死後の世界のことを誰しも一度は考えたことがあるのではないでしょうか。そんな死後の世界をテーマとして、漫画家・赤信号わたるさんがX(旧Twitter)で公開した作品『なんか死んだ話』が、多くの読者の共感を呼んでいます。
物語は、主人公が死後の世界へ訪れるところから始まります。長い列に並び閻魔大王の元へ行くと生前の行いを人気野球ゲーム「パワフルプロ野球」のステータス風な成績表で提示されました。主人公は「悪人ではないが、特筆すべき功績もない」とされ、天国の3軍行きと告げられます。
その成績表には「チャンス」がバツ印で示されており、理由は1年前に初恋の相手に告白しなかったことからきているそう。閻魔大王から「告白していれば成功していた」と知らされ、主人公は深い後悔に苛まれます。

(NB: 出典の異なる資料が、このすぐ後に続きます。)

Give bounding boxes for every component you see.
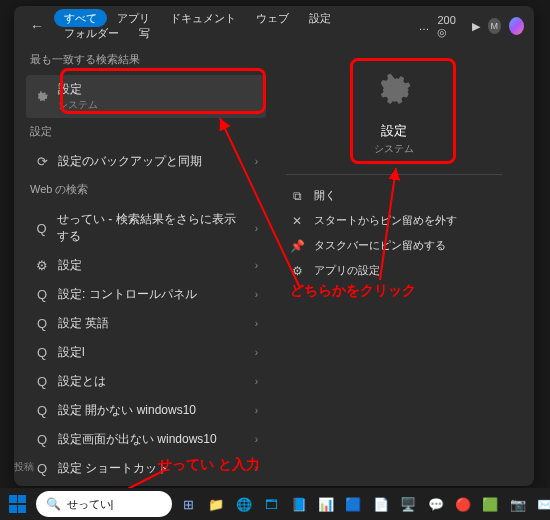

さらに、主人公が趣味で描いていた漫画についても評価されますが、編集者のような厳しい指摘も受けます。特に作品に登場する犬のキャラクターが高く評価され、「チャンスを逃した」と再び指摘される始末に。その後、愛犬のコジローと再会しますが、コジローは天国の1軍へ行くことが決定しています。主人公は3軍行きが決定しているため、またもや別れが訪れる悲しい展開になりました。
そんな話をしている中、閻魔大王の部下から主人公が息を吹き返したと報告が入ります。閻魔大王は医学の進歩に驚きながらも、「戦力外通告」とし、主人公を現世に戻すのでした。
生き返った主人公は、確かに記憶に残っている閻魔大王との邂逅を思い出し、初恋の相手に告白し、漫画制作に励み、新人マンガ大賞を受賞します。その後、彼女と共に暮らし、将来は天国の1軍に行きコジローと再会することを目指すのでした。
同作の読者からは「人間きっかけがあればいつでも変われるってことか...」「素晴らしい!俺も頑張ろうって気になった」など、賞賛のコメントが多くあがっています。
死後の世界に“パワプロ”導入 発想のきっかけは?
作者の赤信号わたるさんに同作について詳しく話を聞きました。
ー「死後の世界」という大胆なテーマでしたが、このアイデアはどのようにして生まれたのでしょうか?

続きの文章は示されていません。